Exercise prompt:
Copy the records below exactly, leaving out every picture.
- - - - - - -
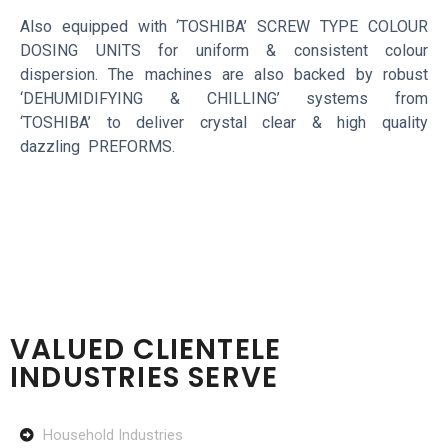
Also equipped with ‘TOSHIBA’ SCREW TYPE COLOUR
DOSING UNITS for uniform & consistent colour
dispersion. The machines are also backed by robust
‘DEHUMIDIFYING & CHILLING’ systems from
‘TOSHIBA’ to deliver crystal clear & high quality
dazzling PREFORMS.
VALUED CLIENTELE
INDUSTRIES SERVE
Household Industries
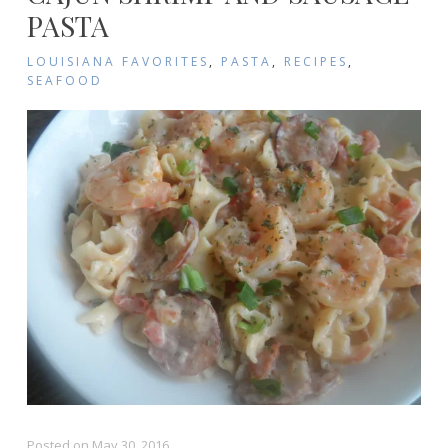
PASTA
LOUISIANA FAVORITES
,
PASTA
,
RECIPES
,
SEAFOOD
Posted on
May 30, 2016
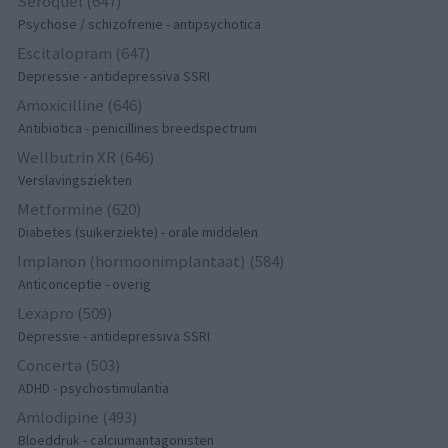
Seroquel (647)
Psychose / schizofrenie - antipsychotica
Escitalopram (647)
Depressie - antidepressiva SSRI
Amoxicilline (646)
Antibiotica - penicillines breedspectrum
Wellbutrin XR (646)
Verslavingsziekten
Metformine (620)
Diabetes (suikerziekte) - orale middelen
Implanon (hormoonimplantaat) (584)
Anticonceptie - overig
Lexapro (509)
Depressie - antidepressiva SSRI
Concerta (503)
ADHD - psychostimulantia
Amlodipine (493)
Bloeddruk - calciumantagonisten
- - - - - - -
Solution:
Also equipped with ‘TOSHIBA’ SCREW TYPE COLOUR
DOSING UNITS for uniform & consistent colour
dispersion. The machines are also backed by robust
‘DEHUMIDIFYING & CHILLING’ systems from
‘TOSHIBA’ to deliver crystal clear & high quality
dazzling PREFORMS.
VALUED CLIENTELE
INDUSTRIES SERVE
Household Industries
PASTA
LOUISIANA FAVORITES
,
PASTA
,
RECIPES
,
SEAFOOD
Posted on
May 30, 2016
Seroquel (647)
Psychose / schizofrenie - antipsychotica
Escitalopram (647)
Depressie - antidepressiva SSRI
Amoxicilline (646)
Antibiotica - penicillines breedspectrum
Wellbutrin XR (646)
Verslavingsziekten
Metformine (620)
Diabetes (suikerziekte) - orale middelen
Implanon (hormoonimplantaat) (584)
Anticonceptie - overig
Lexapro (509)
Depressie - antidepressiva SSRI
Concerta (503)
ADHD - psychostimulantia
Amlodipine (493)
Bloeddruk - calciumantagonisten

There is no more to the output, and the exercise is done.